ENERPAC Australasia has introduced its Think Safety training program designed to improve workplace health, safety and efficiency in industries where hydraulic equipment is used extensively.
The training and certification courses are run for groups of 5-25 people conducted in their own workplace.
Participants typically include apprentices, fitters, riggers, foremen, supervisors, maintenance staff and other users of hydraulic equipment.
The course is suitable for industries such as construction, engineering, government utility, infrastructure utility, manufacturing, materials handling, metal fabrication, mining, mineral processing, petroleum and resources, rescue, transport, workshop and primary production.
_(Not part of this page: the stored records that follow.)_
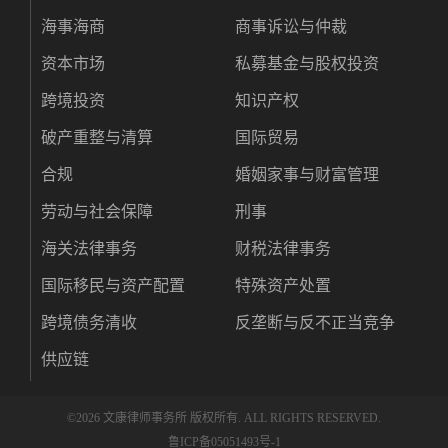
海事海商
商事诉讼与仲裁
资本市场
私募基金与股权投资
跨境投资
知识产权
破产重整与清算
国际贸易
合规
婚姻家事与财富管理
劳动与社会保障
刑事
海关法律事务
财税法律事务
国际移民与资产配置
特殊资产处置
跨境债务清收
反垄断与反不正当竞争
供应链
©
2026 文康律师事务所 版权所有. ALL RIGHTS RESERVED.
鲁ICP备05051493号-1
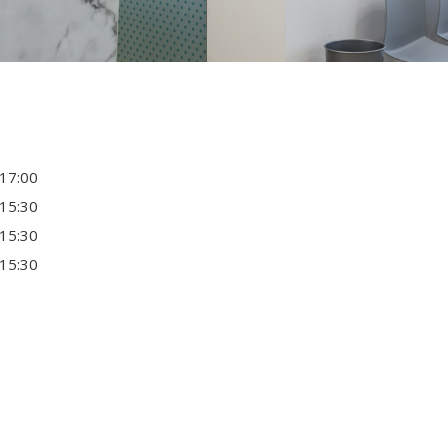
 17:00
 15:30
 15:30
 15:30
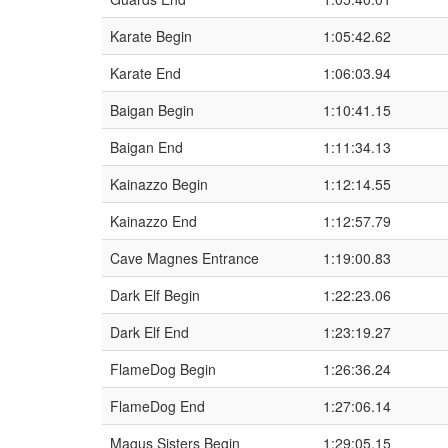
Karate Begin
1:05:42.62
Karate End
1:06:03.94
Baigan Begin
1:10:41.15
Baigan End
1:11:34.13
Kainazzo Begin
1:12:14.55
Kainazzo End
1:12:57.79
Cave Magnes Entrance
1:19:00.83
Dark Elf Begin
1:22:23.06
Dark Elf End
1:23:19.27
FlameDog Begin
1:26:36.24
FlameDog End
1:27:06.14
Magus Sisters Begin
1:29:05.15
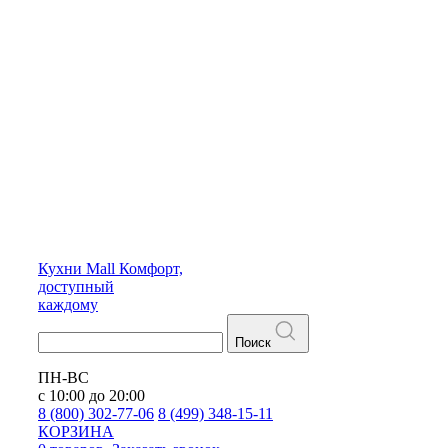
Кухни
Mall
Комфорт,
доступный
каждому
Поиск
ПН-ВС
с 10:00 до 20:00
8 (800) 302-77-06
8 (499) 348-15-11
КОРЗИНА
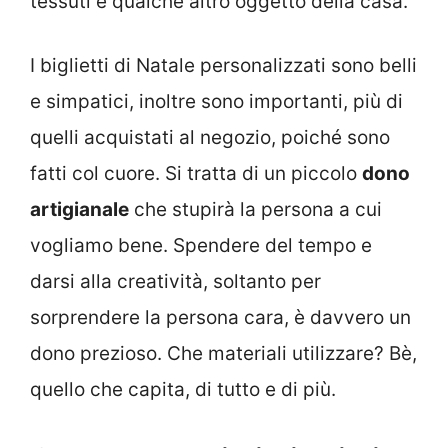
tessuti e qualche altro oggetto della casa.
I biglietti di Natale personalizzati sono belli
e simpatici, inoltre sono importanti, più di
quelli acquistati al negozio, poiché sono
fatti col cuore. Si tratta di un piccolo
dono
artigianale
che stupirà la persona a cui
vogliamo bene. Spendere del tempo e
darsi alla creatività, soltanto per
sorprendere la persona cara, è davvero un
dono prezioso. Che materiali utilizzare? Bè,
quello che capita, di tutto e di più.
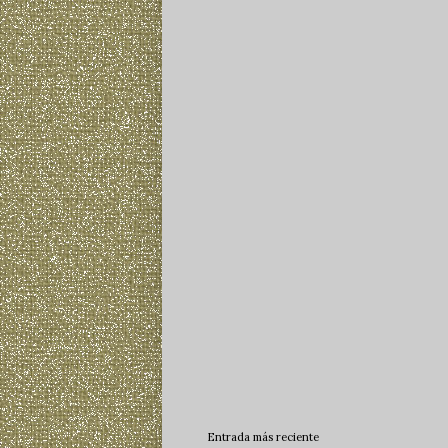
Entrada más reciente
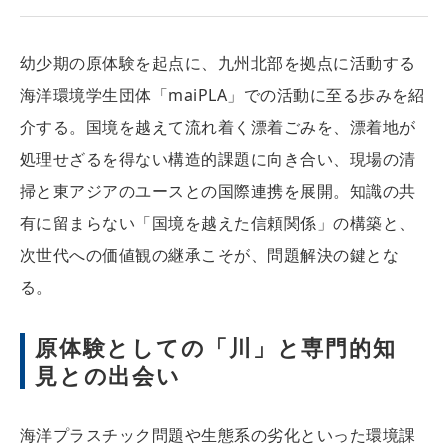
幼少期の原体験を起点に、九州北部を拠点に活動する
海洋環境学生団体「maiPLA」での活動に至る歩みを紹
介する。国境を越えて流れ着く漂着ごみを、漂着地が
処理せざるを得ない構造的課題に向き合い、現場の清
掃と東アジアのユースとの国際連携を展開。知識の共
有に留まらない「国境を越えた信頼関係」の構築と、
次世代への価値観の継承こそが、問題解決の鍵とな
る。
原体験としての「川」と専門的知
見との出会い
海洋プラスチック問題や生態系の劣化といった環境課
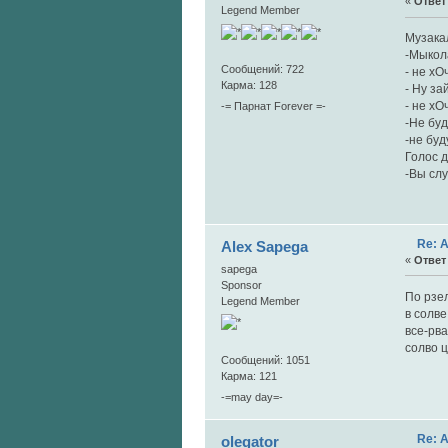
«
Ответ 
Legend Member
Музака
-Мыкола
Сообщений: 722
- не хОч
Карма: 128
- Ну за
- не хОч
-= Парнат Forever =-
-Не бу
-не буду
Голос д
-Вы сл
Re: 
Alex Sapega
«
Ответ 
sapega
Sponsor
По рзе
Legend Member
в солве
все-рва
солво 
Сообщений: 1051
Карма: 121
-=may day=-
Re: 
olegator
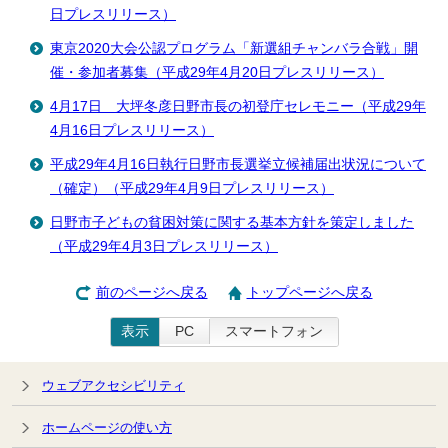
日プレスリリース）
東京2020大会公認プログラム「新選組チャンバラ合戦」開
催・参加者募集（平成29年4月20日プレスリリース）
4月17日 大坪冬彦日野市長の初登庁セレモニー（平成29年
4月16日プレスリリース）
平成29年4月16日執行日野市長選挙立候補届出状況について
（確定）（平成29年4月9日プレスリリース）
日野市子どもの貧困対策に関する基本方針を策定しました
（平成29年4月3日プレスリリース）
前のページへ戻る
トップページへ戻る
表示
PC
スマートフォン
ウェブアクセシビリティ
ホームページの使い方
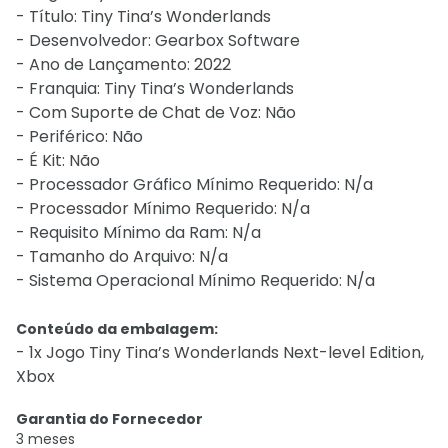
- Título: Tiny Tina’s Wonderlands
- Desenvolvedor: Gearbox Software
- Ano de Lançamento: 2022
- Franquia: Tiny Tina’s Wonderlands
- Com Suporte de Chat de Voz: Não
- Periférico: Não
- É Kit: Não
- Processador Gráfico Mínimo Requerido: N/a
- Processador Mínimo Requerido: N/a
- Requisito Mínimo da Ram: N/a
- Tamanho do Arquivo: N/a
- Sistema Operacional Mínimo Requerido: N/a
Conteúdo da embalagem:
- 1x Jogo Tiny Tina’s Wonderlands Next-level Edition,
Xbox
Garantia do Fornecedor
3 meses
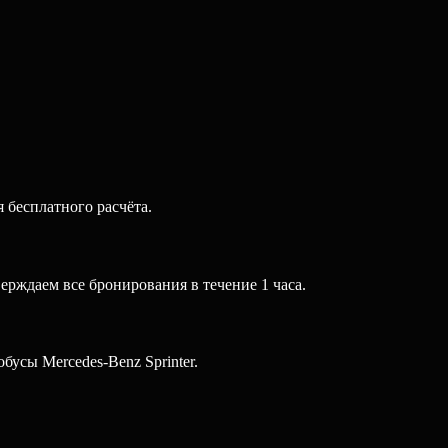
 бесплатного расчёта.
ерждаем все бронирования в течение 1 часа.
усы Mercedes-Benz Sprinter.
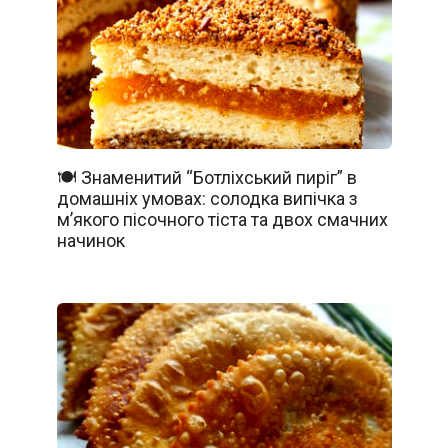
🍽️ Знаменитий “Ботліхський пиріг” в
домашніх умовах: солодка випічка з
м’якого пісочного тіста та двох смачних
начинок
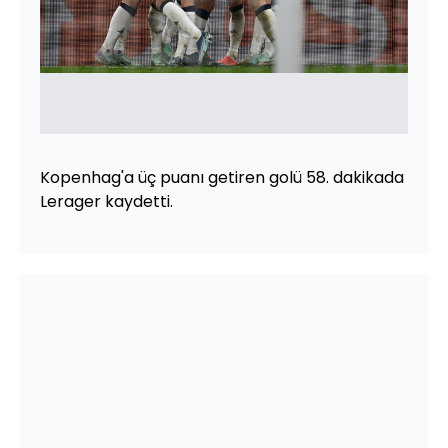
Kopenhag'a üç puanı getiren golü 58. dakikada
Lerager kaydetti.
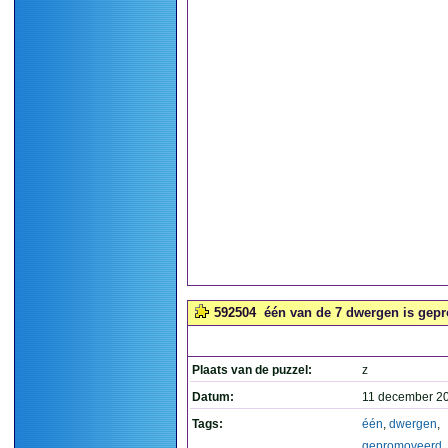
592504
één van de 7 dwergen is gepr
Plaats van de puzzel:
z
Datum:
11 december 2
Tags:
één
,
dwergen
,
gepromoveerd
,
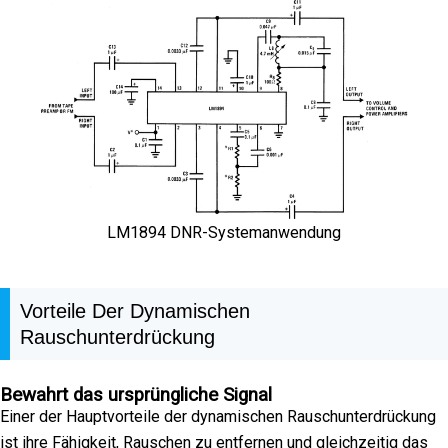
LM1894 DNR-Systemanwendung
Vorteile Der Dynamischen
Rauschunterdrückung
Bewahrt das ursprüngliche Signal
Einer der Hauptvorteile der dynamischen Rauschunterdrückung
ist ihre Fähigkeit, Rauschen zu entfernen und gleichzeitig das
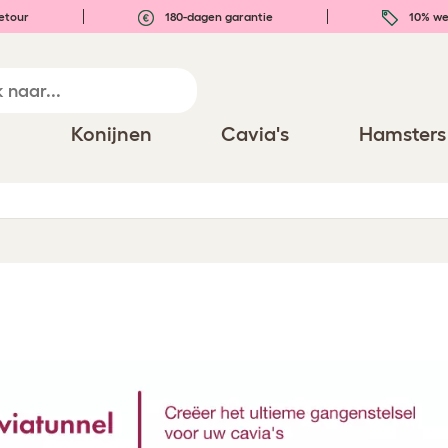
etour
180-dagen garantie
10% we
n
Konijnen
Cavia's
Hamsters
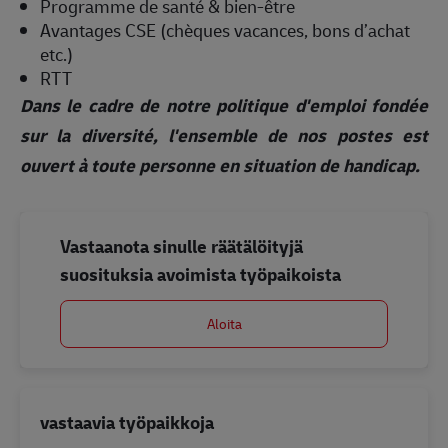
Programme de santé & bien-être
Avantages CSE (chèques vacances, bons d’achat
etc.)
RTT
Dans le cadre de notre politique d'emploi fondée
sur la diversité, l'ensemble de nos postes est
ouvert à toute personne en situation de handicap.
Vastaanota sinulle räätälöityjä
suosituksia avoimista työpaikoista
Aloita
vastaavia työpaikkoja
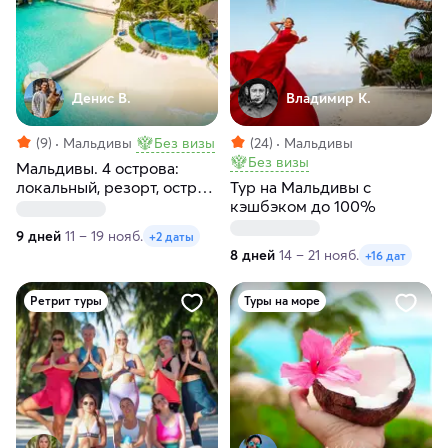
Денис В.
Владимир К.
(9)
Мальдивы
Без визы
(24)
Мальдивы
Без визы
Мальдивы. 4 острова:
локальный, резорт, остров
Тур на Мальдивы с
скатов, необитаемый
кэшбэком до 100%
9 дней
11 – 19 нояб.
+2 даты
8 дней
14 – 21 нояб.
+16 дат
Ретрит туры
Туры на море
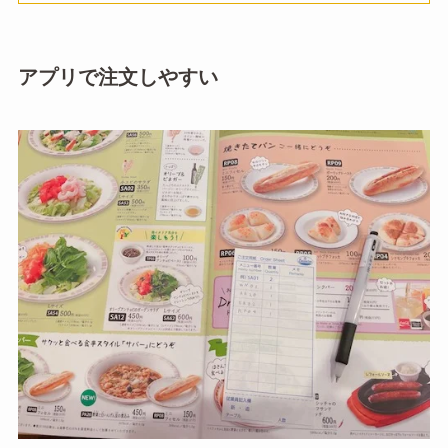
アプリで注文しやすい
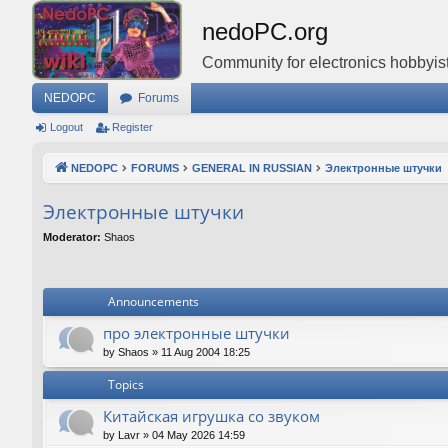
nedoPC.org
Community for electronics hobbyist
NEDOPC
Forums
Logout
Register
NEDOPC
FORUMS
GENERAL IN RUSSIAN
Электронные штучки
Электронные штучки
Moderator:
Shaos
Announcements
про электронные штучки
by
Shaos
»
11 Aug 2004 18:25
Topics
Китайская игрушка со звуком
by
Lavr
»
04 May 2026 14:59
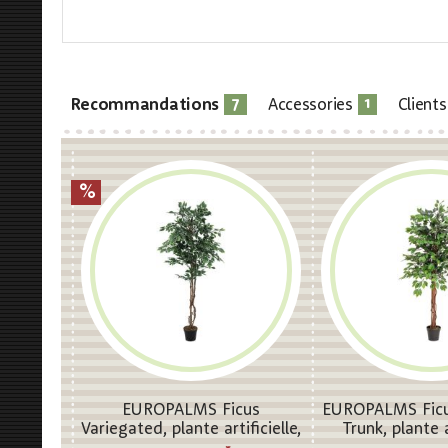
7
1
Recommandations
Accessories
Client
EUROPALMS Ficus
EUROPALMS Ficu
Variegated, plante artificielle,
Trunk, plante a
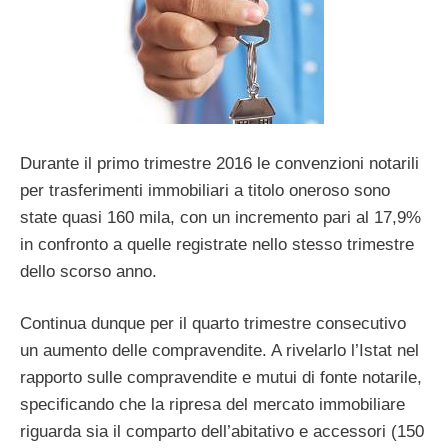
Durante il primo trimestre 2016 le convenzioni notarili
per trasferimenti immobiliari a titolo oneroso sono
state quasi 160 mila, con un incremento pari al 17,9%
in confronto a quelle registrate nello stesso trimestre
dello scorso anno.
Continua dunque per il quarto trimestre consecutivo
un aumento delle compravendite. A rivelarlo l’Istat nel
rapporto sulle compravendite e mutui di fonte notarile,
specificando che la ripresa del mercato immobiliare
riguarda sia il comparto dell’abitativo e accessori (150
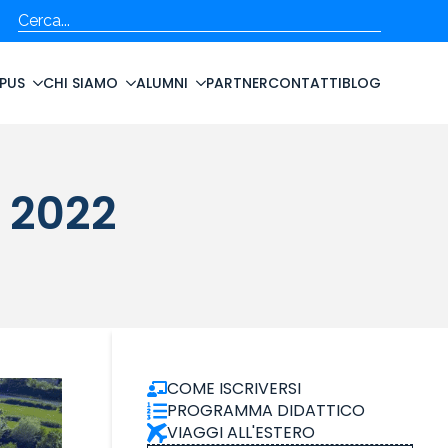
Cerca
PUS
CHI SIAMO
ALUMNI
PARTNER
CONTATTI
BLOG
 2022
COME ISCRIVERSI
PROGRAMMA DIDATTICO
VIAGGI ALL'ESTERO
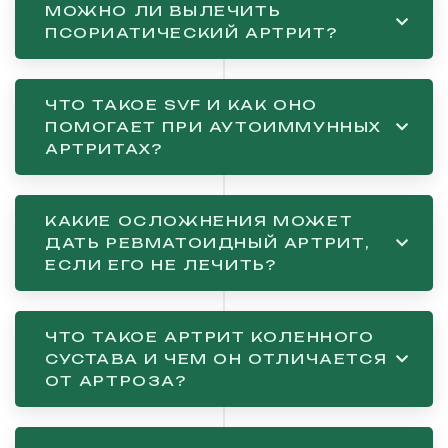
МОЖНО ЛИ ВЫЛЕЧИТЬ
ПСОРИАТИЧЕСКИЙ АРТРИТ?
ЧТО ТАКОЕ SVF И КАК ОНО
ПОМОГАЕТ ПРИ АУТОИММУННЫХ
АРТРИТАХ?
КАКИЕ ОСЛОЖНЕНИЯ МОЖЕТ
ДАТЬ РЕВМАТОИДНЫЙ АРТРИТ,
ЕСЛИ ЕГО НЕ ЛЕЧИТЬ?
ЧТО ТАКОЕ АРТРИТ КОЛЕННОГО
СУСТАВА И ЧЕМ ОН ОТЛИЧАЕТСЯ
ОТ АРТРОЗА?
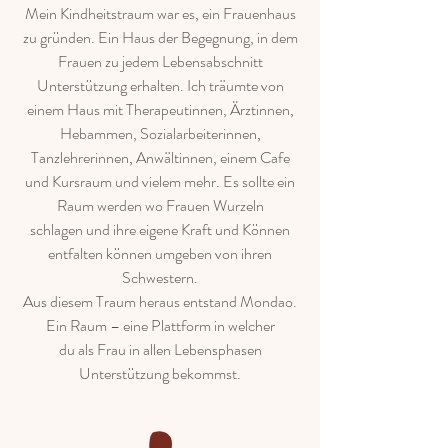
Mein Kindheitstraum war es, ein Frauenhaus
zu gründen. Ein Haus der Begegnung, in dem
Frauen zu jedem Lebensabschnitt
Unterstützung erhalten. Ich träumte von
einem Haus mit Therapeutinnen, Ärztinnen,
Hebammen, Sozialarbeiterinnen,
Tanzlehrerinnen, Anwältinnen, einem Cafe
und Kursraum und vielem mehr. Es sollte ein
Raum werden wo Frauen Wurzeln
schlagen und ihre eigene Kraft und Können
entfalten können umgeben von ihren
Schwestern.
Aus diesem Traum heraus entstand Mondao.
Ein Raum – eine Plattform in welcher
du als Frau in allen Lebensphasen
Unterstützung bekommst.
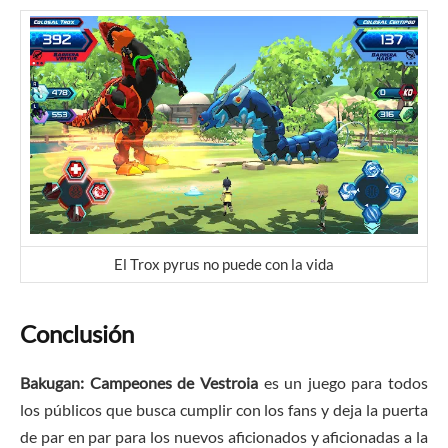
El Trox pyrus no puede con la vida
Conclusión
Bakugan: Campeones de Vestroia
es un juego para todos
los públicos que busca cumplir con los fans y deja la puerta
de par en par para los nuevos aficionados y aficionadas a la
The courses incorporate presentations, practical demonstrations, safety and maintenance audits of existing equipment and individual course participant assessments leading to Certificates of Achievement.
No charge is made for the courses, beyond repairs requested to any equipment discovered to be deficient. Courses are conducted by Enerpac Territory Managers and Trainers qualified to all relevant industry and international standards.
The objectives of Think Safety courses include promoting workplace health and safety, reducing injuries and accidents by promoting correct usage practices and extending equipment life by promoting correct care and maintenance of hydraulic tools, according to Enerpac national sales manager, Pat Molloy.
"Skills and knowledge to be acquired including an understanding of the potential dangers of incorrect use of hydraulic tools which, in some of the worst cases of misuse, can literally explode and fire balls and fragments with the force of a shot,” he said.
“In other cases, something as simple as incorrect siting of tools or off-centre loads can compromise the stability of huge lifts and endanger everyone around them."
The training strategy of the Think Safety courses expands on previous courses and involves illustrated lectures, practical demonstrations and open discussions of actual workplace situations.
"By the end of a two-hour session, including a 15-minute questionnaire, we expect to help produce an outcome of fewer accidents, higher productivity, and longer life and more efficient functioning of hydraulic tools,” Molloy said.
"Our past experience has shown us that simple improvements such as basic understanding of hydraulic principles, tool operation and maintenance can produce dramatically better safety capabilities among staff at all levels.
"Hydraulics are so much a common part of an efficient workplace that people frequently tend to take them for granted, not realising how much better they can be used and how much more safely can be achieved with a little specialised training and knowledge."